__Goal of the exercise__
Every entry should be duplicated verbatim, and no picture may appear in the copy.

^^^^

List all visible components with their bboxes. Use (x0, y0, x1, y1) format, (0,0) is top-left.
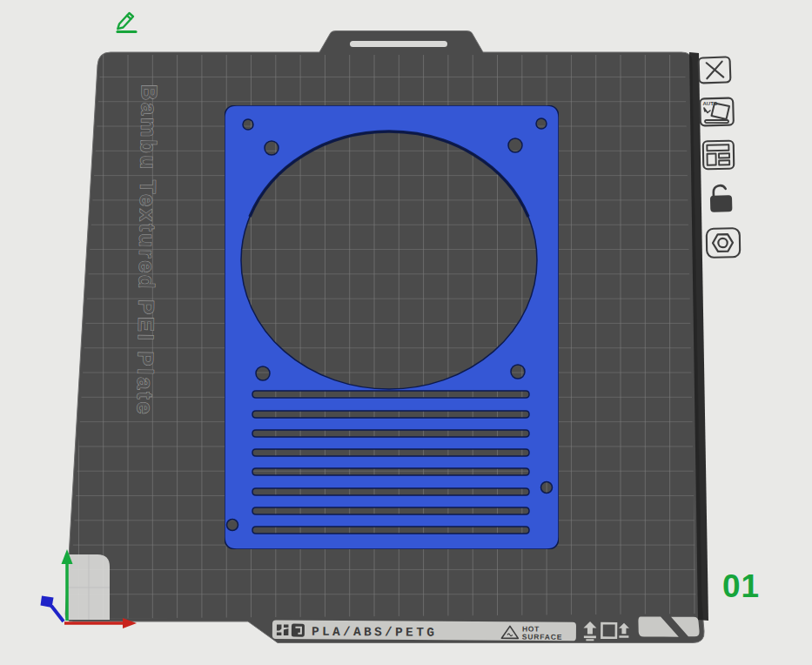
arrange-button[interactable] (700, 138, 740, 172)
hex-nut-icon (704, 226, 744, 261)
plate-number: 01 (722, 568, 760, 605)
auto-orient-icon: AUTO (698, 95, 736, 130)
qr-badge-icon (292, 624, 305, 637)
lock-plate-button[interactable] (702, 180, 742, 215)
edit-plate-button[interactable] (110, 5, 144, 37)
pencil-icon (110, 5, 144, 37)
auto-orient-button[interactable]: AUTO (698, 95, 738, 130)
viewport-3d: Bambu Textured PEI Plate PLA/ABS/PETG HO… (0, 0, 812, 665)
delete-plate-button[interactable] (696, 54, 736, 89)
x-icon (696, 55, 735, 88)
plate-handle-slot (350, 41, 447, 47)
unlocked-padlock-icon (702, 180, 741, 217)
plate-label: Bambu Textured PEI Plate (133, 84, 162, 417)
model-object[interactable] (225, 105, 559, 549)
hot-surface-line2: SURFACE (522, 632, 562, 641)
arrange-icon (700, 138, 738, 172)
plate-settings-button[interactable] (704, 226, 744, 261)
z-axis-arrow (41, 596, 64, 622)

^^^^

__Solution for this exercise__
List all visible components with their bboxes. Use (x0, y0, x1, y1) format, (0,0) is top-left.
arrange-button[interactable] (700, 138, 740, 172)
hex-nut-icon (704, 226, 744, 261)
plate-number: 01 (722, 568, 760, 605)
auto-orient-icon: AUTO (698, 95, 736, 130)
qr-badge-icon (292, 624, 305, 637)
lock-plate-button[interactable] (702, 180, 742, 215)
edit-plate-button[interactable] (110, 5, 144, 37)
pencil-icon (110, 5, 144, 37)
auto-orient-button[interactable]: AUTO (698, 95, 738, 130)
viewport-3d: Bambu Textured PEI Plate PLA/ABS/PETG HO… (0, 0, 812, 665)
delete-plate-button[interactable] (696, 54, 736, 89)
x-icon (696, 55, 735, 88)
plate-handle-slot (350, 41, 447, 47)
unlocked-padlock-icon (702, 180, 741, 217)
plate-label: Bambu Textured PEI Plate (133, 84, 162, 417)
model-object[interactable] (225, 105, 559, 549)
hot-surface-line2: SURFACE (522, 632, 562, 641)
arrange-icon (700, 138, 738, 172)
plate-settings-button[interactable] (704, 226, 744, 261)
z-axis-arrow (41, 596, 64, 622)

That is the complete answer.